NGS-based reverse genetic screen for common embryonic lethal mutations compromising fertility in livestock

Abstract

We herein report the result of a large-scale, next generation sequencing (NGS)-based screen for embryonic lethal (EL) mutations in Belgian beef and New Zealand dairy cattle. We estimated by simulation that cattle might carry, on average, ∼0.5 recessive EL mutations. We mined exome sequence data from >600 animals, and identified 1377 stop-gain, 3139 frame-shift, 1341 splice-site, 22,939 disruptive missense, 62,399 benign missense, and 92,163 synonymous variants.
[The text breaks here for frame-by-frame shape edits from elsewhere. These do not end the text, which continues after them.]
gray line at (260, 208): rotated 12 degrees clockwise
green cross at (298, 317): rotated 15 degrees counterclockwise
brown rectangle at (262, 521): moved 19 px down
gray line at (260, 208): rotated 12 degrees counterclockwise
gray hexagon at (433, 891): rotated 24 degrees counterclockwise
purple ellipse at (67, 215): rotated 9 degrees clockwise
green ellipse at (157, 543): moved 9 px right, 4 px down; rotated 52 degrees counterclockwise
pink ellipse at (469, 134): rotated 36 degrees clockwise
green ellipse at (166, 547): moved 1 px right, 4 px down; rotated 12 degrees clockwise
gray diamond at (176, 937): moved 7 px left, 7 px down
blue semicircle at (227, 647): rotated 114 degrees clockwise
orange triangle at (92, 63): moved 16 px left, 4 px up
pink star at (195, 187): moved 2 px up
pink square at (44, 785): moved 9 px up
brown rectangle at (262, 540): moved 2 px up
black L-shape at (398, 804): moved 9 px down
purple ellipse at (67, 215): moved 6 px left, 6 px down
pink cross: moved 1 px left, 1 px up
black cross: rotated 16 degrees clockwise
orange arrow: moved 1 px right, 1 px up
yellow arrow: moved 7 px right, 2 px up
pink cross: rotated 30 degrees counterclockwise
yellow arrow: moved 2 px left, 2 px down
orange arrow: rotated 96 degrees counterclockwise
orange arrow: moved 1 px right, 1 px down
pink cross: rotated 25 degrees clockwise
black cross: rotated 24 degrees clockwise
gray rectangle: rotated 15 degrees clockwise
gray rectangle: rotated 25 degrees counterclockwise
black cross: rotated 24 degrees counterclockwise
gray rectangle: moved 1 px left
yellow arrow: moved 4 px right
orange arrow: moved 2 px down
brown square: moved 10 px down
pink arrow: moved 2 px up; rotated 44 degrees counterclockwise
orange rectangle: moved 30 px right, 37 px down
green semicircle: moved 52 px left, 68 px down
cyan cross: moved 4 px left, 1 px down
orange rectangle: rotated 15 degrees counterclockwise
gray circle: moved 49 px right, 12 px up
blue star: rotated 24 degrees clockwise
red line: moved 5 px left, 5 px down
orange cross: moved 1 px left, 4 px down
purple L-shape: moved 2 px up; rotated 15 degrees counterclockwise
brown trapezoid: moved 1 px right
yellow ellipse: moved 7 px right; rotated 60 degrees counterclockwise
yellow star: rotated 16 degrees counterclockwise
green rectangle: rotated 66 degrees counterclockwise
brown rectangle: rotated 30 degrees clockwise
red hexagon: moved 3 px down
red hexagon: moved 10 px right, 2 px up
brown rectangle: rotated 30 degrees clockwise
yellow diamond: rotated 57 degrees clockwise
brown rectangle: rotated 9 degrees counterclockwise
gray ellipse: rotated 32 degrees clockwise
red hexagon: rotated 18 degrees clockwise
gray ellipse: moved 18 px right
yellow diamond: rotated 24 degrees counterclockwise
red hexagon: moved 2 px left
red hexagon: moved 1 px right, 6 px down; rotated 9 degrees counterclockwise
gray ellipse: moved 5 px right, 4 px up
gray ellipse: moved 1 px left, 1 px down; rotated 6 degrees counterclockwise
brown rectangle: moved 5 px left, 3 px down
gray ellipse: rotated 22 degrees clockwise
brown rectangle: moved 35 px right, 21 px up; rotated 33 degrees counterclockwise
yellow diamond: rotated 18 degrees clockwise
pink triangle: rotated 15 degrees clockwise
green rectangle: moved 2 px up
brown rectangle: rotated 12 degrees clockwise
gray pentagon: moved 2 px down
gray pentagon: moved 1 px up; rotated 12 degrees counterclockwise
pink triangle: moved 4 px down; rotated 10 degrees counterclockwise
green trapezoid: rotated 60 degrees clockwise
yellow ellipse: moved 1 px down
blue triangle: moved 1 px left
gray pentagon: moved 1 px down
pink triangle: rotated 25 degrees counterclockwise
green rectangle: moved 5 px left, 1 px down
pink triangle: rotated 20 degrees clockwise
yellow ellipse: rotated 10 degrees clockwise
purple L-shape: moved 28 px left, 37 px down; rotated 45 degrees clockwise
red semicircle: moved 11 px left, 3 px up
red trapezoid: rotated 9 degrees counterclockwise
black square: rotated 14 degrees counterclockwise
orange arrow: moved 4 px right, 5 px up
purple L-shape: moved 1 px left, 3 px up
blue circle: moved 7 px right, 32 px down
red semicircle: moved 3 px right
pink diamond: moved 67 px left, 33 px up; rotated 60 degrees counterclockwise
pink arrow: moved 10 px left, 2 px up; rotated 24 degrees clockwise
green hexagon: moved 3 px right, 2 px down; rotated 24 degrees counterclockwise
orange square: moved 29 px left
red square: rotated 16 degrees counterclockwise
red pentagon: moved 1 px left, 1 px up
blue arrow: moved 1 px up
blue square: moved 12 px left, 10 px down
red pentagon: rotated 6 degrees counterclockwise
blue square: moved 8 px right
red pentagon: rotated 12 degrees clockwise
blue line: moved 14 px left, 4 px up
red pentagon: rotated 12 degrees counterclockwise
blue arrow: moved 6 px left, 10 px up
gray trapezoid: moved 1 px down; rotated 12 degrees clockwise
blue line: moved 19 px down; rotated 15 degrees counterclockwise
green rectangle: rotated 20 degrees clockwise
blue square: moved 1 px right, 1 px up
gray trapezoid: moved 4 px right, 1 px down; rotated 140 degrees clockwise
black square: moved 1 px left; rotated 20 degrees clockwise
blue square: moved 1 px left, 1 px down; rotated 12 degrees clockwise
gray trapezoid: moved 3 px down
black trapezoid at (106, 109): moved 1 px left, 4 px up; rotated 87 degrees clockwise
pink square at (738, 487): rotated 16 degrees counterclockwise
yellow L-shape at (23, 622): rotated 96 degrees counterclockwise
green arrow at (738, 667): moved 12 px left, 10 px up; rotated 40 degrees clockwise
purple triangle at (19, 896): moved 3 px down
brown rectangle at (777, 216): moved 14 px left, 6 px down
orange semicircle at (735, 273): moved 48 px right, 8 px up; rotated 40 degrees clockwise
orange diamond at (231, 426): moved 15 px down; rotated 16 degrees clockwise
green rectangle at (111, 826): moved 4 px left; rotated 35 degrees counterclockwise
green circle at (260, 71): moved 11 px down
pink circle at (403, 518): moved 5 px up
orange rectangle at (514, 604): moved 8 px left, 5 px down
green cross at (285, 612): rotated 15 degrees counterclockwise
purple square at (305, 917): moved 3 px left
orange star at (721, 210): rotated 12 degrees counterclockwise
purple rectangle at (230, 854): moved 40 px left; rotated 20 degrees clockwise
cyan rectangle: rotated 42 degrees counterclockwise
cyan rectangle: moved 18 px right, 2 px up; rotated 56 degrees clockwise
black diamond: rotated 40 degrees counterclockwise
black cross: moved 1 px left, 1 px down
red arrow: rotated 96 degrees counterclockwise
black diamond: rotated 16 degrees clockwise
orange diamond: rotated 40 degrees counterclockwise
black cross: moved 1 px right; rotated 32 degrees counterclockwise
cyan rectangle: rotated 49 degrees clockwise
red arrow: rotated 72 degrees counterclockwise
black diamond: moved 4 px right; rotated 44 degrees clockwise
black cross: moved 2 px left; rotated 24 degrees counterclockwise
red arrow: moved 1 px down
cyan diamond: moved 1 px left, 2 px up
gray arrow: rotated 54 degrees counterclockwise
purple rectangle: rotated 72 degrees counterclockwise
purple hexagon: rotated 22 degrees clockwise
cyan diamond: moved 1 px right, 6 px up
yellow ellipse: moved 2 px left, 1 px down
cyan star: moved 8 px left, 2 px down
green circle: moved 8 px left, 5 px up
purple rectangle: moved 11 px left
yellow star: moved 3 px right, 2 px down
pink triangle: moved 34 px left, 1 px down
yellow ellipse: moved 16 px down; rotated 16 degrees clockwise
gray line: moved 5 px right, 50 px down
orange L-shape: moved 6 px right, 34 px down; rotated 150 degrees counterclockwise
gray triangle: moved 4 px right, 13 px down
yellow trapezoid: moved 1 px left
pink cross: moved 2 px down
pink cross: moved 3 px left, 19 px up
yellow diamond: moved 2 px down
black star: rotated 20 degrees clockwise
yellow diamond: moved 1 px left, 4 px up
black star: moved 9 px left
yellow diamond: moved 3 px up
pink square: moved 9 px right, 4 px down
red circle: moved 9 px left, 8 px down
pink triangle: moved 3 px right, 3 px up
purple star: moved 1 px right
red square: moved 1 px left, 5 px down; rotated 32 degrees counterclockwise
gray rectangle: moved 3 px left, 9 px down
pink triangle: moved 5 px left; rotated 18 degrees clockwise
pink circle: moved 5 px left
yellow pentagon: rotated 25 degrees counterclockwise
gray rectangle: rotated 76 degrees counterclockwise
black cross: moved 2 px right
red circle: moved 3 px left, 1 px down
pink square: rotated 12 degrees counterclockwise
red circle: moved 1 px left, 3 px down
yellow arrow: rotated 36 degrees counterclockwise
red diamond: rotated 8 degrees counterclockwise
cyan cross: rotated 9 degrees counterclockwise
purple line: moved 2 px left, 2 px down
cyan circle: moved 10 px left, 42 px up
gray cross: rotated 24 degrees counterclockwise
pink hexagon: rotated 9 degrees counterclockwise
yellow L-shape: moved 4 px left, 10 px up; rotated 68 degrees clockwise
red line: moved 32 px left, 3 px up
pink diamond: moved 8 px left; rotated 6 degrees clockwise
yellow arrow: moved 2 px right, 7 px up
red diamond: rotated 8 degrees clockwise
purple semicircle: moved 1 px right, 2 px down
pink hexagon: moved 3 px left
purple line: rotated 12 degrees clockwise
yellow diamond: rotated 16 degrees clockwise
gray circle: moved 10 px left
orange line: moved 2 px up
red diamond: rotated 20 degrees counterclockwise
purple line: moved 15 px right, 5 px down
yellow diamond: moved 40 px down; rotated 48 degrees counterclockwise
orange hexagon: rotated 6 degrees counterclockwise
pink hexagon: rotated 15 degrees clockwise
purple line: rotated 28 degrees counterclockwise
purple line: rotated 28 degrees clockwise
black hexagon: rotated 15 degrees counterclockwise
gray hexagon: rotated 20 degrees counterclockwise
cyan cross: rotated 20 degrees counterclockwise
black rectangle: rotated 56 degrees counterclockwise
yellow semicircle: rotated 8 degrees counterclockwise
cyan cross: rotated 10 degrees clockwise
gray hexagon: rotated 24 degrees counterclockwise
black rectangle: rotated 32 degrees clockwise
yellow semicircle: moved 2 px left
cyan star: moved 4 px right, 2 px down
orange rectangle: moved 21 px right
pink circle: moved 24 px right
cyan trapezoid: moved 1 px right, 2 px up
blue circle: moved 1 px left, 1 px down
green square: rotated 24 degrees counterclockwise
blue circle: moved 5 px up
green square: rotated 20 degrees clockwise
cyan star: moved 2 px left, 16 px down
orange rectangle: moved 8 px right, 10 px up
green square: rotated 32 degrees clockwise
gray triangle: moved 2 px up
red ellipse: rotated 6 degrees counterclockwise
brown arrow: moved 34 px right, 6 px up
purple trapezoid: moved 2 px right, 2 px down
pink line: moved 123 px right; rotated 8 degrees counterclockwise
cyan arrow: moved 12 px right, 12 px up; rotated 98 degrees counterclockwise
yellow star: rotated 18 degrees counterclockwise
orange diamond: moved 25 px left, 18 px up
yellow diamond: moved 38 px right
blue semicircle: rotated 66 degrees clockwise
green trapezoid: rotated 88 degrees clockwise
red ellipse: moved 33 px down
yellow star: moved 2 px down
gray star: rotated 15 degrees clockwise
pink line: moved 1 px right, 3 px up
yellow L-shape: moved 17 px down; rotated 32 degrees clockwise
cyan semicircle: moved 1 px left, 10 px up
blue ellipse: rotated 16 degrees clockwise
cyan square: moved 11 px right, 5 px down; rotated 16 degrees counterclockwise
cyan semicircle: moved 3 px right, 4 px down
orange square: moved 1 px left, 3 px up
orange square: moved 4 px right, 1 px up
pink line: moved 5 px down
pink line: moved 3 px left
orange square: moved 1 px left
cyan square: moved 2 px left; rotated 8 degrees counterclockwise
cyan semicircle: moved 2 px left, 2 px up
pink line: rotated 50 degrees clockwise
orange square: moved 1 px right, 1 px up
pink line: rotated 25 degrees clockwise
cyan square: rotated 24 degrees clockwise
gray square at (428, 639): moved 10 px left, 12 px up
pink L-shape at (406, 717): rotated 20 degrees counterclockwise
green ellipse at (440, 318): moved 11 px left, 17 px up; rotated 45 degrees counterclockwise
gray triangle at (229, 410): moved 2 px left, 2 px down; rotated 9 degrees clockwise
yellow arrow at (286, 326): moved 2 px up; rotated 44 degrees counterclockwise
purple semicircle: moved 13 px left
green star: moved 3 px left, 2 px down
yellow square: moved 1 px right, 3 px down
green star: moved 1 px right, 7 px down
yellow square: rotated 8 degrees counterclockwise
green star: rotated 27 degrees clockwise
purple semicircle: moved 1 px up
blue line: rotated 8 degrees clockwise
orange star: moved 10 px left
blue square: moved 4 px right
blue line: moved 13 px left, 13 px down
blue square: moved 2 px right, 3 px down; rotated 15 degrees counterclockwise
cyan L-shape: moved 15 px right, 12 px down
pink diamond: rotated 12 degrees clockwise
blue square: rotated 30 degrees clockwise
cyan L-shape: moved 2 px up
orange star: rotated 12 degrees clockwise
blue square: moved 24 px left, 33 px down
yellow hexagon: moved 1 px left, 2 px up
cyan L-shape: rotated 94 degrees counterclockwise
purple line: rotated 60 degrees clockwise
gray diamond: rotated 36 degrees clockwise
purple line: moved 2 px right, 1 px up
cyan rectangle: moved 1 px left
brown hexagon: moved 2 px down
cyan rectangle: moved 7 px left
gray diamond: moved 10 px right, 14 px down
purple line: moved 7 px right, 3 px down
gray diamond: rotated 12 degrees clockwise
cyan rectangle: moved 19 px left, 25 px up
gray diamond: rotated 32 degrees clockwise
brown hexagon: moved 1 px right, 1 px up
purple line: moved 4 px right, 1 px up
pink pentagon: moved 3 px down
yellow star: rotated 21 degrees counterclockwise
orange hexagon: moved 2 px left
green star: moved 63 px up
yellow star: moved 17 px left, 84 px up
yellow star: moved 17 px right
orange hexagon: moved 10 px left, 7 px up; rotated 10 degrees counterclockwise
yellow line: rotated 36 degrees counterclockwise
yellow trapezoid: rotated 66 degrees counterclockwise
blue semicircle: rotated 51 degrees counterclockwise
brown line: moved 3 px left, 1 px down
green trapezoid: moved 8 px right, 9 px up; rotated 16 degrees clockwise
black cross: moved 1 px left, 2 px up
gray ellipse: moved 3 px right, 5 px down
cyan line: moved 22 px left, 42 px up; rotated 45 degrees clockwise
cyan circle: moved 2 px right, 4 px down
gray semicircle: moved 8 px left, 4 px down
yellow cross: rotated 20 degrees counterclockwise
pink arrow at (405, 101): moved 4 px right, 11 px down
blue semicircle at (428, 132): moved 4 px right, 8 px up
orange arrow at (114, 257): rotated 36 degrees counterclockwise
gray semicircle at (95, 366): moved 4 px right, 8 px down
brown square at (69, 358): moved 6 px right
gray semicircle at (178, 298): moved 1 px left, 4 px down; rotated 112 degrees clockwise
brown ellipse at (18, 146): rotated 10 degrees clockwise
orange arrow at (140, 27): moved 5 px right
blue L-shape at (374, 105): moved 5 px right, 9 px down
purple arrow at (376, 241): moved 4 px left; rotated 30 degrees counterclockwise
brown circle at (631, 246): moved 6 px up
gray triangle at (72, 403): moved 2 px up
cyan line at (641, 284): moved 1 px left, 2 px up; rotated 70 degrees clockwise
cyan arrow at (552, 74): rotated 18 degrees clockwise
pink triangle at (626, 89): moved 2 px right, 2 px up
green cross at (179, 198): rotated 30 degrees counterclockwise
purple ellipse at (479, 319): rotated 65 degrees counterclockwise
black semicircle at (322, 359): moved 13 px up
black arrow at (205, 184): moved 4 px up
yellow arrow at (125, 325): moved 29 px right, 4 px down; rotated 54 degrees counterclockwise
We show that cattle have a comparable load of loss-of-function (LoF) variants (defined as stop-gain, frame-shift, or splice-site variants) as humans despite having a more variable exome. We genotyped >40,000 animals for up to 296 LoF and 3483 disruptive missense, breed-specific variants. We identified candidate EL mutations based on the observation of a significant depletion in homozygotes. We estimated the proportion of EL mutations at 15% of tested LoF and 6% of tested disruptive missense variants. We confirmed the EL nature of nine candidate variants by genotyping 200 carrier × carrier trios, and demonstrating the absence of homozygous offspring. The nine identified EL mutations segregate at frequencies ranging from 1.2% to 6.6% in the studied populations and collectively account for the mortality of ∼0.6% of conceptuses. We show that EL mutations preferentially affect gene products fulfilling basic cellular functions. The resulting information will be useful to avoid at-risk matings, thereby improving fertility.

Figure 1.

(A,B) Number of heterozygous synonymous (gray) and nonsynonymous (yellow) sites per individual (A: humans; B: bovine). (C,D) Number of heterozygous stop-gain (squares), splice-site (triangles), and frame-shift (circles) sites per individual. CHB: Chinese; JPT: Japanese; FIN: Finns; GBR: Britons; CEU: Northern Europeans; YRI: Yorubans; ANG: Angus; BBB: Belgian Blue; CHA: Charolais; HOL: Holstein-Friesian; JER: Jerseys; SIM: Simmentals.

Figure 2.

Statistical significance [−log(p): y-axis] of the depletion (positive values) or excess (negative values) in homozygotes for loss-of-function (red; defined as frame-shift, splice-site, and stop-gain variants), missense (yellow), matched synonymous (blue), and random neutral (small gray) variants ordered by minor allele frequency (MAF: x-axis), based on the genotyping of 6385 healthy BBC (A) and 35,219 healthy NZDC (B) animals. Variants that have been subsequently tested in carrier × carrier matings and proven to be embryonic lethals (EL) are labeled in italics and bold. WWP1, shown to affect muscularity, and GALNT2, shown to cause growth retardation, are labeled in italics. For NZDC (B), MAFs were computed across breeds (NZ Holstein-Friesian, NZ Jersey, and NZ cross-bred), explaining the differences with the within-breed MAF reported in Table 2, and the high proportion of variants with negative −log(p) values. Insets: loss-of-function-variants-alone graphs for the corresponding BBC (A) and NZDC (B) populations.